**TASK TO CARRY OUT:**
Each line below from the "Wir verwenden nur" line through the "kann das Präsidium" line, those two included, must be restated word for word; the pictures must not be.
RECORDS FOR THIS EXERCISE Start Marker
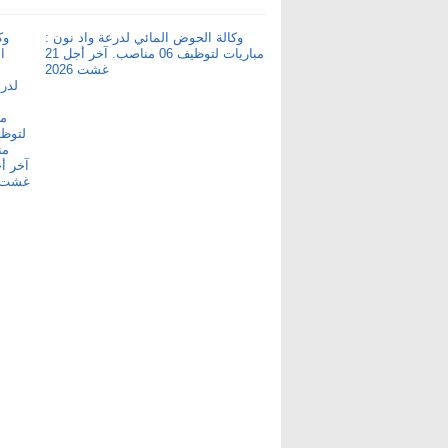
وكالة الحوض المائي لدرعة واد نون :
مباريات لتوظيف 06 مناصب. آخر أجل 21
غشت 2026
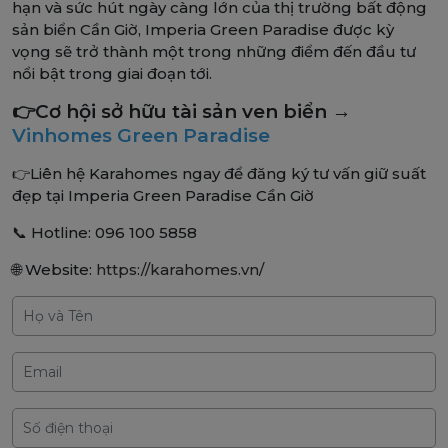
hạn và sức hút ngày càng lớn của thị trường bất động
sản biển Cần Giờ, Imperia Green Paradise được kỳ
vọng sẽ trở thành một trong những điểm đến đầu tư
nổi bật trong giai đoạn tới.
👉Cơ hội sở hữu tài sản ven biển →
Vinhomes Green Paradise
👉Liên hệ Karahomes ngay để đăng ký tư vấn giữ suất
đẹp tại Imperia Green Paradise Cần Giờ
📞 Hotline: 096 100 5858
🌐 Website:
https://karahomes.vn/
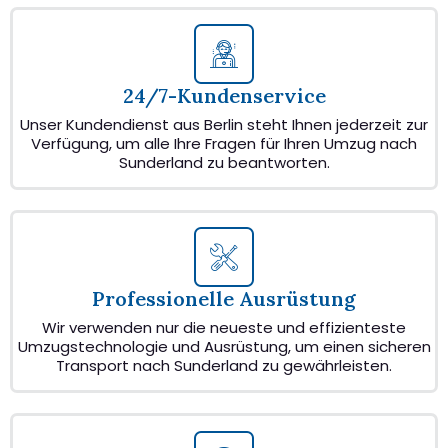
24/7-Kundenservice
Unser Kundendienst aus Berlin steht Ihnen jederzeit zur
Verfügung, um alle Ihre Fragen für Ihren Umzug nach
Sunderland zu beantworten.
Professionelle Ausrüstung
Wir verwenden nur die neueste und effizienteste
Umzugstechnologie und Ausrüstung, um einen sicheren
Transport nach Sunderland zu gewährleisten.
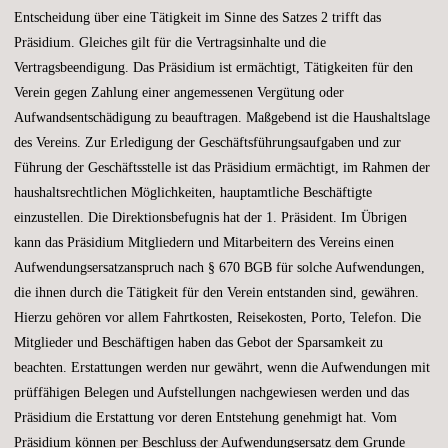
Entscheidung über eine Tätigkeit im Sinne des Satzes 2 trifft das
Präsidium. Gleiches gilt für die Vertragsinhalte und die
Vertragsbeendigung. Das Präsidium ist ermächtigt, Tätigkeiten für den
Verein gegen Zahlung einer angemessenen Vergütung oder
Aufwandsentschädigung zu beauftragen. Maßgebend ist die Haushaltslage
des Vereins. Zur Erledigung der Geschäftsführungsaufgaben und zur
Führung der Geschäftsstelle ist das Präsidium ermächtigt, im Rahmen der
haushaltsrechtlichen Möglichkeiten, hauptamtliche Beschäftigte
einzustellen. Die Direktionsbefugnis hat der 1. Präsident. Im Übrigen
kann das Präsidium Mitgliedern und Mitarbeitern des Vereins einen
Aufwendungsersatzanspruch nach § 670 BGB für solche Aufwendungen,
die ihnen durch die Tätigkeit für den Verein entstanden sind, gewähren.
Hierzu gehören vor allem Fahrtkosten, Reisekosten, Porto, Telefon. Die
Mitglieder und Beschäftigen haben das Gebot der Sparsamkeit zu
beachten. Erstattungen werden nur gewährt, wenn die Aufwendungen mit
prüffähigen Belegen und Aufstellungen nachgewiesen werden und das
Präsidium die Erstattung vor deren Entstehung genehmigt hat. Vom
Präsidium können per Beschluss der Aufwendungsersatz dem Grunde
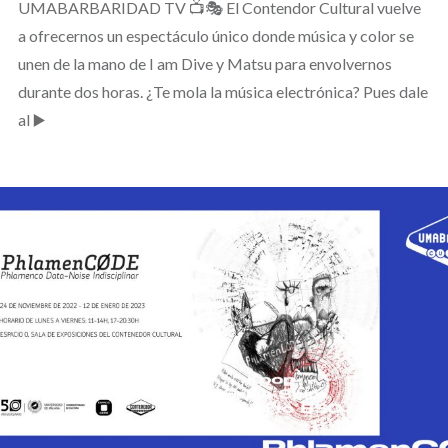
UMABARBARIDAD TV 📺🎭 El Contendor Cultural vuelve
a ofrecernos un espectáculo único donde música y color se
unen de la mano de I am Dive y Matsu para envolvernos
durante dos horas. ¿Te mola la música electrónica? Pues dale
al ▶️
RECORDS FOR THIS EXERCISE End Marker
**TASK OUTPUT:**
Wir verwenden nur die neueste und effizienteste
Umzugstechnologie und Ausrüstung, um einen sicheren
Transport nach Sunderland zu gewährleisten.
Entscheidung über eine Tätigkeit im Sinne des Satzes 2 trifft das
Präsidium. Gleiches gilt für die Vertragsinhalte und die
Vertragsbeendigung. Das Präsidium ist ermächtigt, Tätigkeiten für den
Verein gegen Zahlung einer angemessenen Vergütung oder
Aufwandsentschädigung zu beauftragen. Maßgebend ist die Haushaltslage
des Vereins. Zur Erledigung der Geschäftsführungsaufgaben und zur
Führung der Geschäftsstelle ist das Präsidium ermächtigt, im Rahmen der
haushaltsrechtlichen Möglichkeiten, hauptamtliche Beschäftigte
einzustellen. Die Direktionsbefugnis hat der 1. Präsident. Im Übrigen
kann das Präsidium Mitgliedern und Mitarbeitern des Vereins einen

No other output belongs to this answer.